Background#
Last night, I wanted to use fzf in conjunction with cd, which means passing the result of fzf to cd to execute, so I came up with this command:
cd $(fd --type d | fzf)
This command can indeed accomplish the task, but there are two problems:
- If you exit directly, you will return to the home directory because the execution result of
$(..)is empty. - It is cumbersome to enter so much every time.
Using alias#
Then I tried using an alias, so I added the following to .zshrc:
alias cdf="cd $(fd --type d | fzf)"
The result is that it cannot be executed directly because it directly recognizes the $(..) part and executes it, but the rest will not be executed.
Using a shell script#
Then I wrote this file:
#!/bin/sh
path=$(fd --type d --strip-cwd-prefix --hidden --follow --exclude .git --exclude node_modules | fzf)
if [ -z "$path" ]; then
exit
fi
cd "$path" || exit
The result is also not working. I added a line echo "$PWD" at the bottom, and I saw that it was executed, but it became ineffective after the program exited.
Solution#
Finally, I found that I can use source xxx or . xxx to solve it.
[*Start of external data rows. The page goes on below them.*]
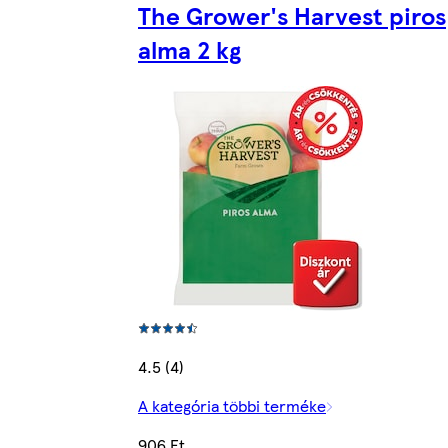
The Grower's Harvest piros
alma 2 kg
4.5 (4)
A kategória többi terméke
906 Ft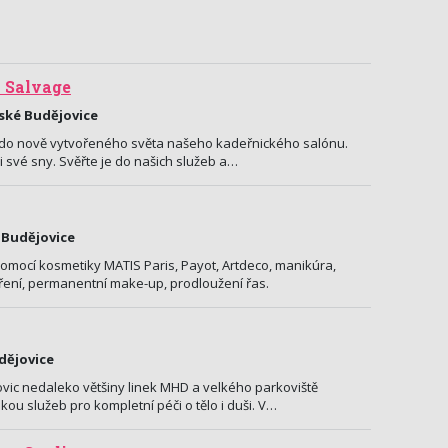
 Salvage
eské Budějovice
 do nově vytvořeného světa našeho kadeřnického salónu.
si své sny. Svěřte je do našich služeb a…
é Budějovice
pomocí kosmetiky MATIS Paris, Payot, Artdeco, manikúra,
ření, permanentní make-up, prodloužení řas.
dějovice
vic nedaleko většiny linek MHD a velkého parkoviště
ou služeb pro kompletní péči o tělo i duši. V…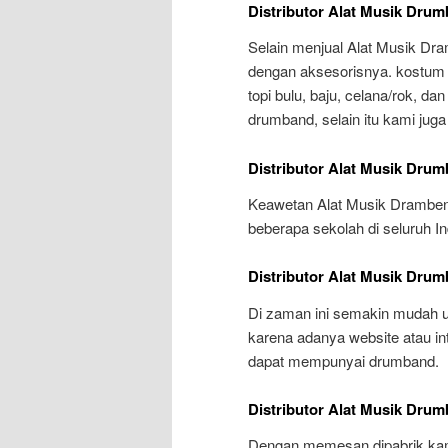
Distributor Alat Musik Dru
Selain menjual Alat Musik Dr
dengan aksesorisnya. kostum
topi bulu, baju, celana/rok, 
drumband, selain itu kami jug
Distributor Alat Musik Dru
Keawetan Alat Musik Drambend 
beberapa sekolah di seluruh I
Distributor Alat Musik Dru
Di zaman ini semakin mudah u
karena adanya website atau in
dapat mempunyai drumband.
Distributor Alat Musik Dru
Dengan memesan dipabrik kam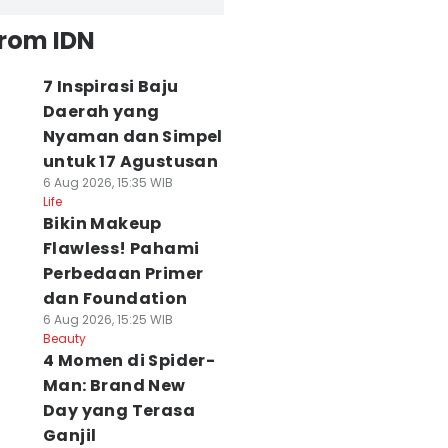
from IDN
7 Inspirasi Baju
Daerah yang
Nyaman dan Simpel
untuk 17 Agustusan
6 Aug 2026, 15:35 WIB
Life
Bikin Makeup
Flawless! Pahami
Perbedaan Primer
dan Foundation
6 Aug 2026, 15:25 WIB
Beauty
4 Momen di Spider-
Man: Brand New
Day yang Terasa
Ganjil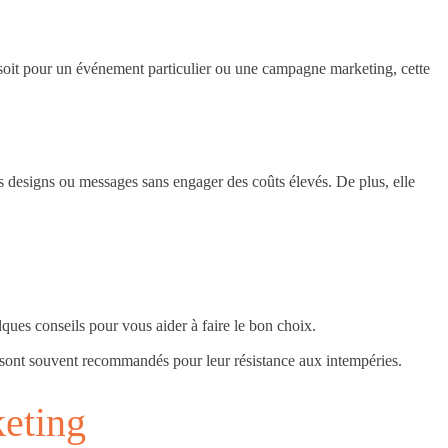
 soit pour un événement particulier ou une campagne marketing, cette
nts designs ou messages sans engager des coûts élevés. De plus, elle
lques conseils pour vous aider à faire le bon choix.
ifs sont souvent recommandés pour leur résistance aux intempéries.
keting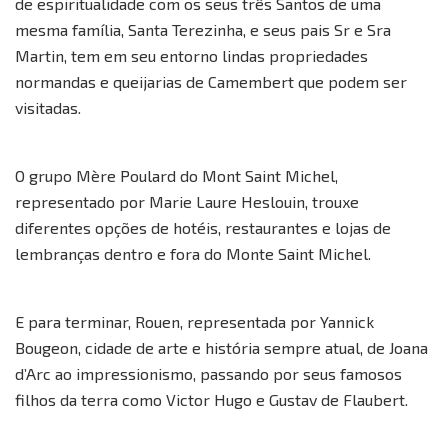
de espiritualidade com os seus três Santos de uma
mesma família, Santa Terezinha, e seus pais Sr e Sra
Martin, tem em seu entorno lindas propriedades
normandas e queijarias de Camembert que podem ser
visitadas.
O grupo Mère Poulard do Mont Saint Michel,
representado por Marie Laure Heslouin, trouxe
diferentes opções de hotéis, restaurantes e lojas de
lembranças dentro e fora do Monte Saint Michel.
E para terminar, Rouen, representada por Yannick
Bougeon, cidade de arte e história sempre atual, de Joana
d’Arc ao impressionismo, passando por seus famosos
filhos da terra como Victor Hugo e Gustav de Flaubert.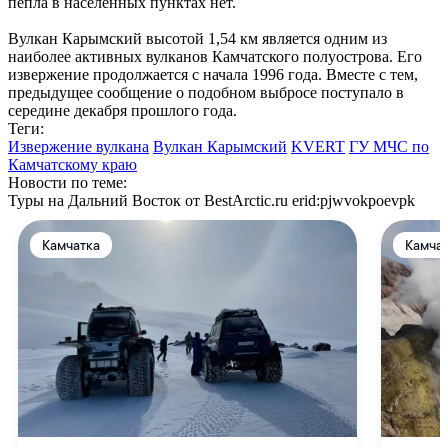
пепла в населенных пунктах нет.
Вулкан Карымский высотой 1,54 км является одним из
наиболее активных вулканов Камчатского полуострова. Его
извержение продолжается с начала 1996 года. Вместе с тем,
предыдущее сообщение о подобном выбросе поступало в
середине декабря прошлого года.
Теги:
Извержение вулкана
Вулкан Карымский
KVERT
ГУ МЧС по
Камчатскому краю
Новости по теме:
Туры на Дальний Восток от BestArctic.ru
erid:pjwvokpoevpk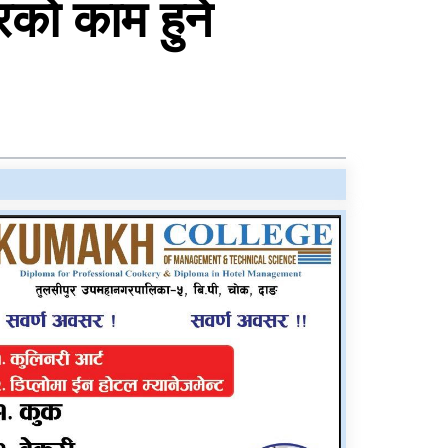
्रको काम हुने
राप्तीमा निःशुल्क विशेषज्ञ
स्वास्थ्य शिविर, ३ सय १९
जनाले लिए सेवा
सीडद्वारा साना किसान र
बैंकबीच समन्वयात्मक
कार्यक्रम
रुकुम पश्चिममा भ्यान र
मोटरसाइकल ठोक्किँदा एक
जनाको मृत्यु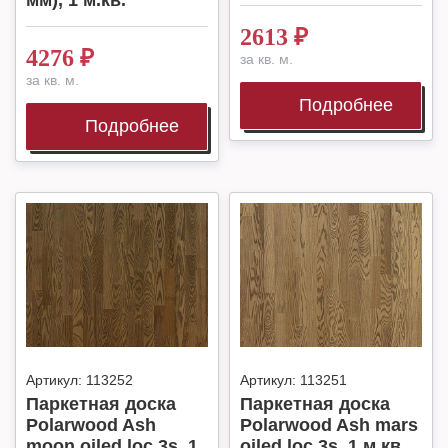
мм), 1 м.кв.
2613
₽
4276
₽
за кв. м.
за кв. м.
Подробнее
Подробнее
Артикул:
113252
Артикул:
113251
Паркетная доска
Паркетная доска
Polarwood Ash
Polarwood Ash mars
moon oiled loc 3s, 1
oiled loc 3s, 1 м.кв.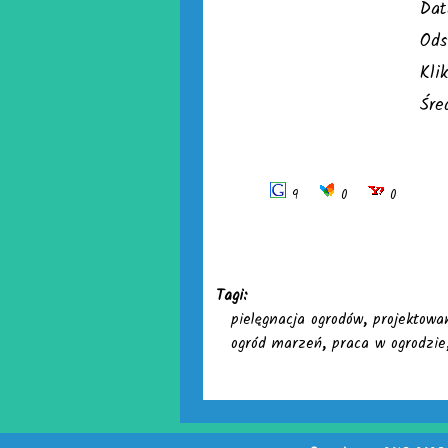
Dat
Ods
Kli
Śre
9
0
0
Tagi:
pielęgnacja ogrodów
,
projektowa
ogród marzeń
,
praca w ogrodzie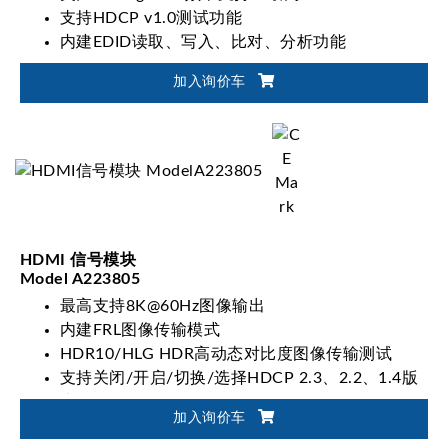
支持HDCP v1.0测试功能
内建EDID读取、写入、比对、分析功能
加入询价车
HDMI 信号模块
Model A223805
最高支持8K@60Hz图像输出
内建FRL图像传输模式
HDR10/HLG HDR高动态对比度图像传输测试
支持关闭/开启/切换/选择HDCP 2.3、2.2、1.4版
本
加入询价车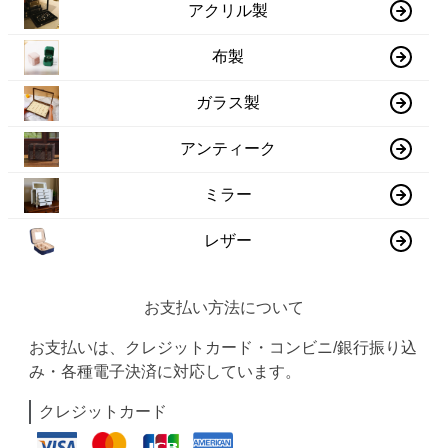
アクリル製
布製
ガラス製
アンティーク
ミラー
レザー
お支払い方法について
お支払いは、クレジットカード・コンビニ/銀行振り込
み・各種電子決済に対応しています。
クレジットカード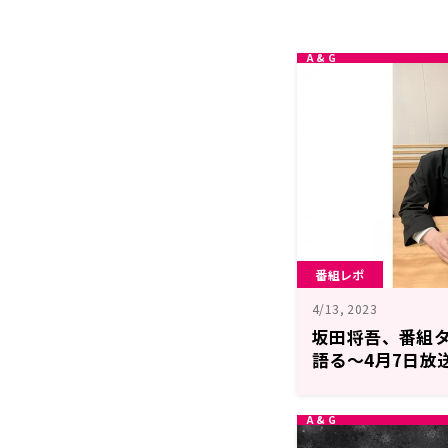
番組レポ
4/13, 2023
坂田将吾、番組
語る～4月7日放送
RADIO 坂田
い」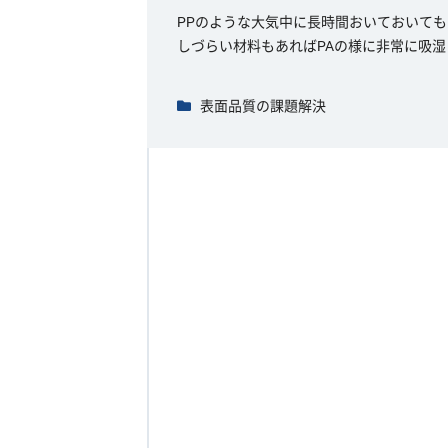
PPのような大気中に長時間おいておいても
しづらい材料もあればPAの様に非常に吸湿
表面品質の課題解決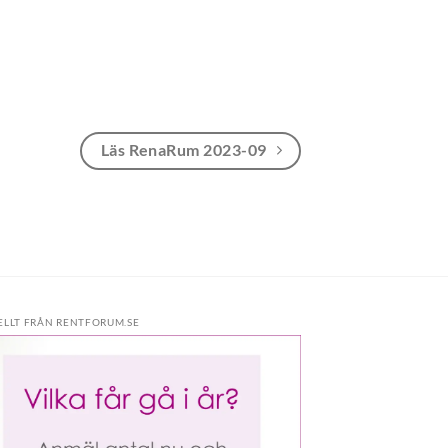
Läs RenaRum 2023-09
ELLT FRÅN RENTFORUM.SE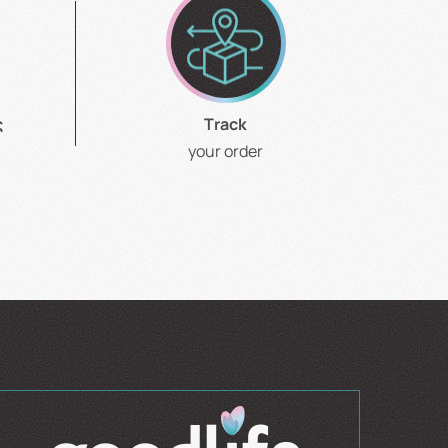
ς
Τrack
your order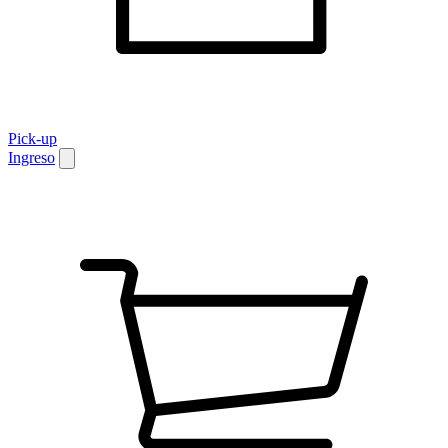
Pick-up
Ingreso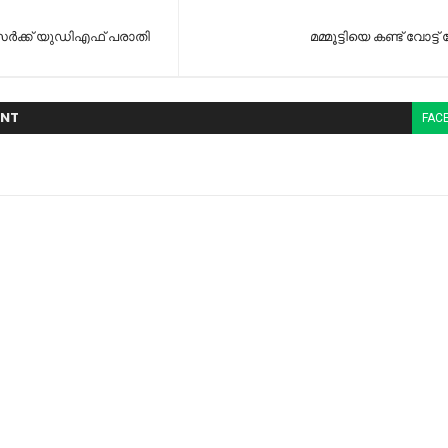
ര്‍ക്ക് യുഡിഎഫ് പരാതി
മമ്മൂട്ടിയെ കണ്ട് വോട്ട്
NT
FAC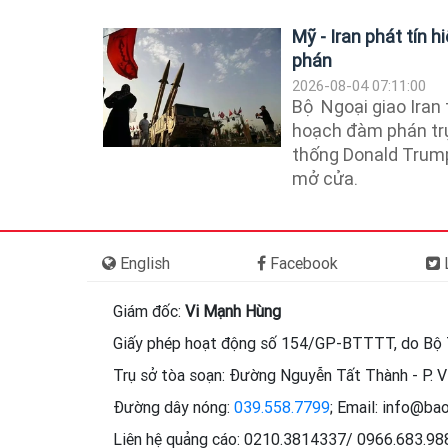
Mỹ - Iran phát tín 
phán
2026-08-04 07:11:00
Bộ Ngoại giao Ira
hoạch đàm phán trự
thống Donald Trum
mở cửa.
English
Facebook
L
Giám đốc:
Vi Mạnh Hùng
Giấy phép hoạt động số 154/GP-BTTTT, do Bộ 
Trụ sở tòa soạn: Đường Nguyễn Tất Thành - P. Vi
Đường dây nóng:
039.558.7799
; Email: info@ba
Liên hệ quảng cáo: 0210.3814337/ 0966.683.9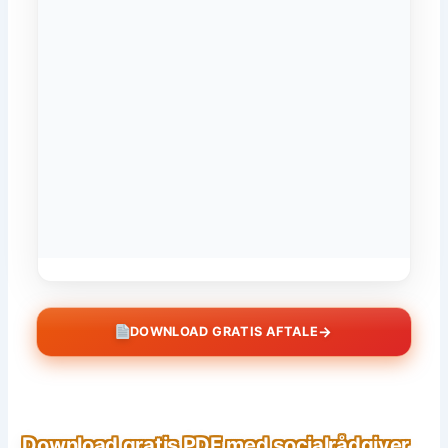
→
DOWNLOAD GRATIS AFTALE
Download gratis PDF med socialrådgiver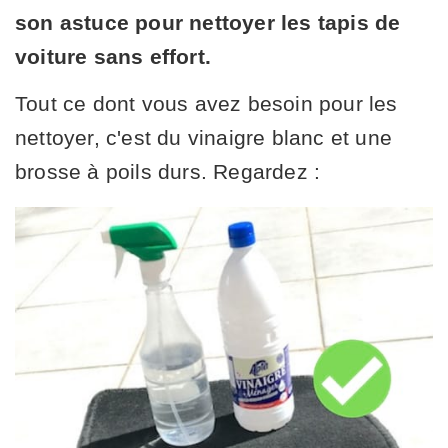
son astuce pour nettoyer les tapis de
voiture sans effort.
Tout ce dont vous avez besoin pour les
nettoyer, c'est du vinaigre blanc et une
brosse à poils durs. Regardez :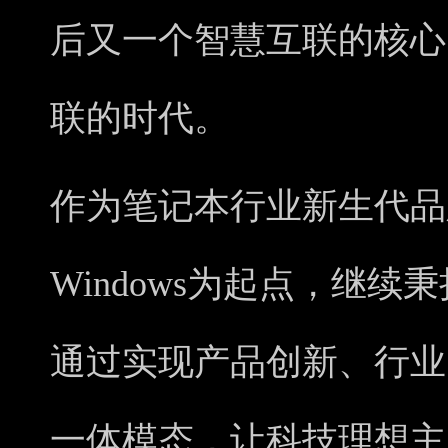
后又一个智慧互联的核心
联的时代。
作为笔记本行业新生代品
Windows为起点，继续
通过实现产品创新、行业
一体模态，让科技理想主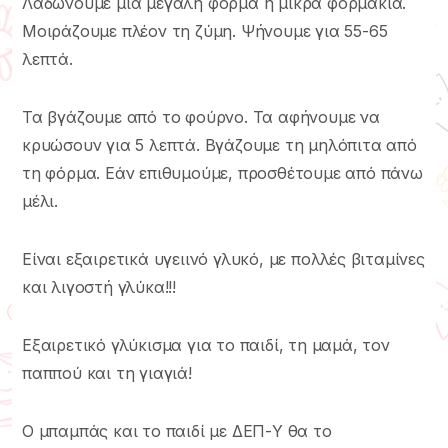
Λαδώνουμε μία μεγάλη φόρμα ή μικρά φορμάκια.
Μοιράζουμε πλέον τη ζύμη. Ψήνουμε για 55-65
λεπτά.
Τα βγάζουμε από το φούρνο. Τα αφήνουμε να
κρυώσουν για 5 λεπτά. Βγάζουμε τη μηλόπιτα από
τη φόρμα. Εάν επιθυμούμε, προσθέτουμε από πάνω
μέλι.
Είναι εξαιρετικά υγειινό γλυκό, με πολλές βιταμίνες
και λιγοστή γλύκα!!!
Εξαιρετικό γλύκισμα για το παιδί, τη μαμά, τον
παππού και τη γιαγιά!
Ο μπαμπάς και το παιδί με ΔΕΠ-Υ θα το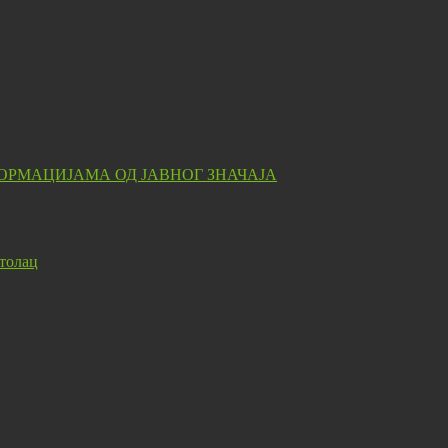
ОРМАЦИЈАМА ОД ЈАВНОГ ЗНАЧАЈА
толац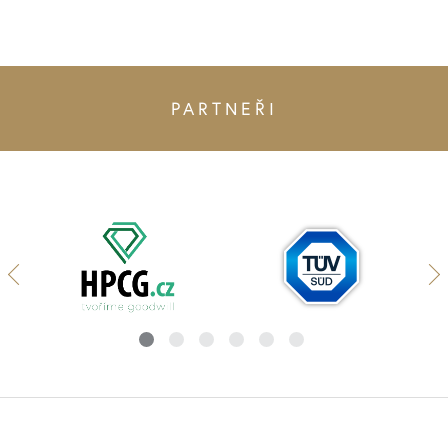
PARTNEŘI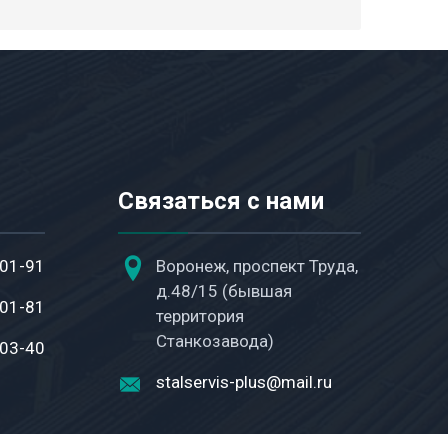
Связаться с нами
-01-91
Воронеж, проспект Труда,
д.48/15 (бывшая
-01-81
территория
Станкозавода)
-03-40
stalservis-plus@mail.ru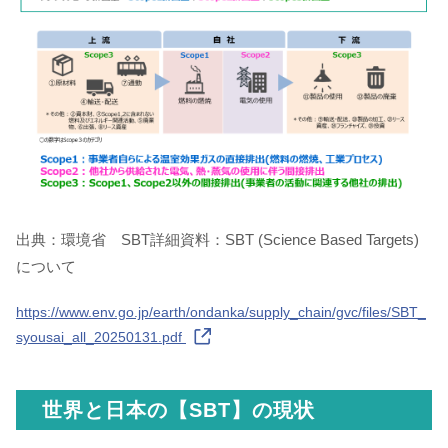
出典：環境省 SBT詳細資料：SBT (Science Based Targets)
について
https://www.env.go.jp/earth/ondanka/supply_chain/gvc/files/SBT_
syousai_all_20250131.pdf
世界と日本の【SBT】の現状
In the end, I used alias+shell script to complete this operation:
alias cdf="source /path/to/cdf"
At the same time, it also solves the two problems mentioned above.
Why can source solve it?#
The reason why running the shell script directly doesn't work is because it is not running in the current shell environment, but in a subshell, so the result cannot change the current file directory.
However, source or . represents executing in the current shell environment, so it can succeed.
Update#
2022/11/18#
Today I discovered an easier solution, which is to write a shell function:
function cd() {
cd "$(fzf)"
}
Add it to .zshrc (I'm using zsh), and then enter cd in the command line.